[SOLVED] Oh no... wake-up with "SMART error (FailedOpenDevice) detected on host..." message!

Nov 19, 2020
89
15
13
25
Hi!

I wake up today with "SMART error (FailedOpenDevice) detected on host..." in my email. When i look, i see that there is failed drive (part of raidz1-0):

1717133653169.png

1717133699481.png

1717133568860.png


1717133615912.png


Device was probably "removed" because of malfunction, nobody touch the server, since it is in rack. I already order a new disk (newer model - Samsung EVO 870 2TB) but It will come somewhere in the next week.

This ZFS disk failure error is my first time so please can anyone write a proper steps for replacing failed disk with new one and resilvering the pool? Also, shall i turn off the server now, so there will be no other error? There is no spare drives (no space) and if now goes another one, then that would be a problem. I have a backup but still it wonn't be funny... And this weekend is Mugello, so I already pack for going there but now this happen...

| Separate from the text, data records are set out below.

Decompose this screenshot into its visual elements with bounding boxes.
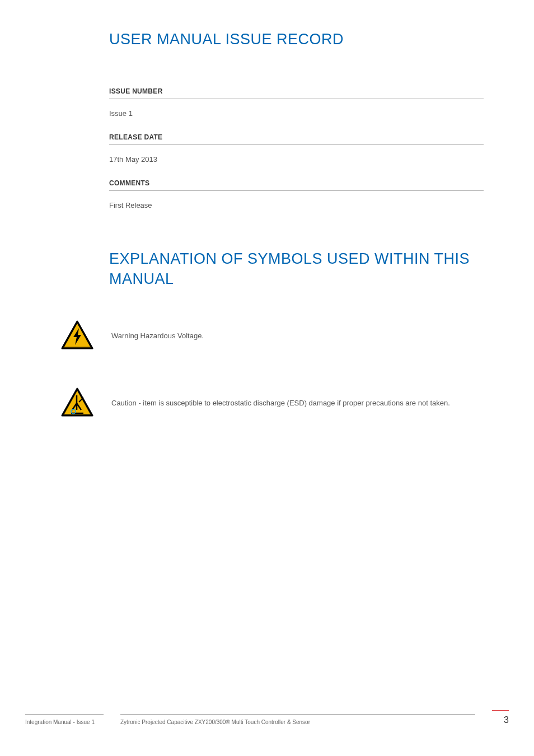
issue-number-label: ISSUE NUMBER [109, 87, 484, 99]
esd-caution-icon [60, 388, 95, 418]
release-date-label: RELEASE DATE [109, 133, 484, 145]
heading-issue-record: USER MANUAL ISSUE RECORD [109, 31, 484, 48]
footer-center: Zytronic Projected Capacitive ZXY200/300… [120, 714, 475, 725]
document-page: USER MANUAL ISSUE RECORD ISSUE NUMBER Is… [0, 0, 534, 756]
esd-caution-text: Caution - item is susceptible to electro… [111, 398, 450, 409]
page-footer: Integration Manual - Issue 1 Zytronic Pr… [25, 710, 509, 725]
symbol-row-esd: Caution - item is susceptible to electro… [60, 388, 484, 418]
heading-symbols-explanation: EXPLANATION OF SYMBOLS USED WITHIN THIS … [109, 249, 484, 290]
symbol-row-hazardous-voltage: Warning Hazardous Voltage. [60, 320, 484, 351]
issue-number-value: Issue 1 [109, 109, 484, 118]
release-date-value: 17th May 2013 [109, 155, 484, 164]
comments-value: First Release [109, 201, 484, 209]
hazardous-voltage-icon [60, 320, 95, 351]
hazardous-voltage-text: Warning Hazardous Voltage. [111, 330, 204, 342]
footer-page-number: 3 [492, 710, 509, 725]
comments-label: COMMENTS [109, 179, 484, 191]
footer-left: Integration Manual - Issue 1 [25, 714, 104, 725]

Thank you for any helpfull informations.

WIth best regards!
 
So because of your ZFS config try

zpool clear VMSTORE

zpool scrub VMSTORE

this may or may not work but worth a try

if it doesnt try this

zpool labelclear -f *serial of your faulted SSD* (ata-samsung_SSD whatever)

then

zpool replace VMSTORE-f *serial of your faulted SSD*

and put your new drive in

Edit:
It should be fine to leave your machine running as you appear to only have one drive in the pool that has faulted,
but if you can deal without it being on you could shut it down if you're worried another drive may fail.
 
Last edited:
  • Like
Reactions: GazdaJezda
This is the reference doc for replacing a failed ZFS drive in Proxmox:

https://pve.proxmox.com/wiki/ZFS_on_Linux#sysadmin_zfs_change_failed_dev

No need to panic, it's pretty straight forward.

It can also be useful to open up the server / reseat the drive and it's connections before assuming it's really actually dead.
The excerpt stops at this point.